All too often, I see organizations releasing software in a manner that is about as safe as playing a game of Russian Roulette – gambling with their customer’s safety, private data, and security, not to mention reliability. They’re also gambling with their company’s reputation and bottom line. The cost of a software failure can be felt in different ways – in the stock price of a public company, for instance, or in a small company, it can mean going out-of-business. IEEE posted an excellent list of public failures a couple of years ago and you can be sure software is still failing.
The reason I like this somewhat scary analogy is that all-too-often I hear people say things like “That software has been out for a long time and hasn’t had problems” or “We’ve always done it this way and it works” – but of course this is a bad way to plan. A company focused on software engineering is looking for ways to build and release better software that fails less. This means proactively planning for success by doing the right thing, even if doing the wrong thing has worked out so far.
Researchers at Harvard have found that something like one-half of IT software projects fail. There are lots of numbers from others and that estimate isn’t the highest, so let’s take it for a minute. This is like playing Russian roulette with 3 bullets in the chamber – a 50-50 chance of failure. I don’t like those odds and certainly wouldn’t gamble the future of my company on it.

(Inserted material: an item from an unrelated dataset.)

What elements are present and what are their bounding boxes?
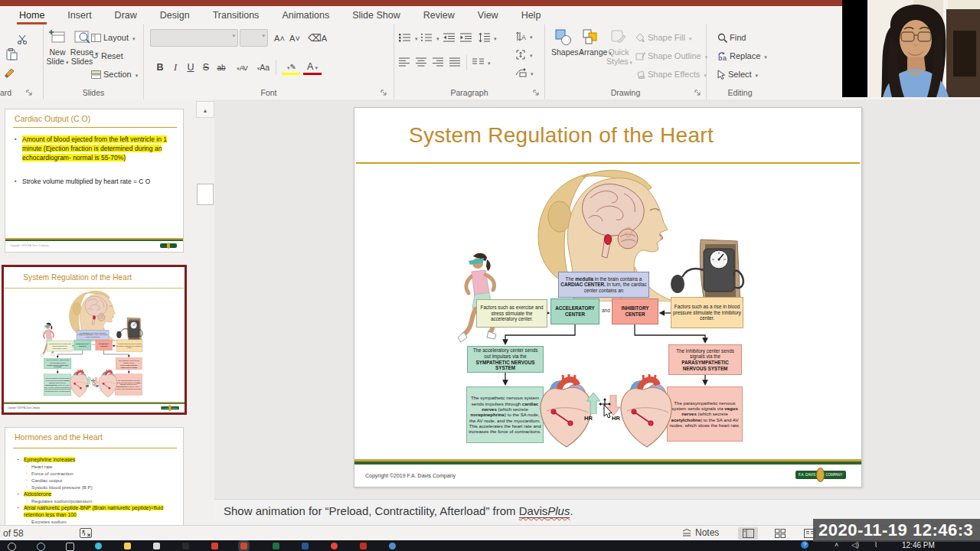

Let’s look at some of the nasty gambles people take every day when they release their software. Bullets in their roulette gun, if you will:
Old Known Bugs
We all know that we release software with bugs because flawless software would take forever to make. But that’s no excuse for never fixing the bugs we know about. Much has been said about technical debt in very abstract terms, but this is a real practical measure of debt in your software. If there’s a bug there and you’re not fixing it, you’d better have a pretty good reason why you think it doesn’t matter. Plan some time each release to not just add new features but to generally make things better. Take time to polish your software.
New Bugs in Old Code
Old code is tricky. I’ve seen companies that have a policy of “clean it up if you’re fixing it anyway” and others where the rule is “only touch what you must, and only when there is a field-reported bug.” Both are interesting policies, but what’s most important is to understand the risk involved when you find a new bug in old code. I was working with a hardware vendor and they were struggling with how to handle the output from a new tool on some legacy code. In their case, it was an ambiguous scope issue which still leaves me wondering how their compiler could allow such madness. They were bumping into a conflict – on the one hand they had this new tool, and on the other they were not supposed to touch old code unless there was a bug report from the field.
Understanding what you plan to do with your legacy code is important, as well as fully understanding its risk to your organization. If the code is critical, the age might not matter as much as you think. If the code is being deprecated, perhaps you’re wasting time testing things you don’t intend to fix.
Security as Part of Testing Instead of Development
It’s depressingly common for organizations to overlook security. In some cases, they think they can test security into their application (they can’t), while in other cases they think security issues won’t apply to their code (they will). In order to get out of this mess of constant security failures, organizations must harden code with solid AppSec best practices, as codified in a static analysis tool that does more than just flow analysis. If you don’t know where to start, it honestly wouldn’t hurt to simply take the MISRA rules and start following them for any code you write starting today.
The Ever-Failing, Ever-Passing Test Suite
An extremely common and dangerous practice I see is having a large test suite and relying on a simple metric of the number of tests that passed. For example, you commonly have an 80% pass rate, so you assume this will be fine. The problem is that there is no way to know if the 80% that passed today is the same as the 80% that passed yesterday. There could easily be a new real failure hiding in that 80% (there is) because something else got fixed, leaving the number balanced. Keep your test suite clean or it’s not telling you much. I’d seriously question the value of a test failure you feel comfortable ignoring. Why not just skip that test – it’s a more honest and useful approach.
Releasing on the Calendar
Probably still the most common crucial release criteria is the calendar. People picked a date and now they’re going to release because that date arrived. Granted, there are external issues that influence your release schedule, but just because a date arrived doesn’t mean it’s ok to push crummy software onto your unsuspecting soon-to-be-former customers. Release when it’s ready/safe/stable/good. If the calendar is a fixed constraint, make sure your process will get you there on time.
How many times can you release like this before you pay the price? In our analogy of Russian Roulette, at most six, maybe as little as one. Let’s do our best to make sure we’re going to deliver the best software with the best chance of success.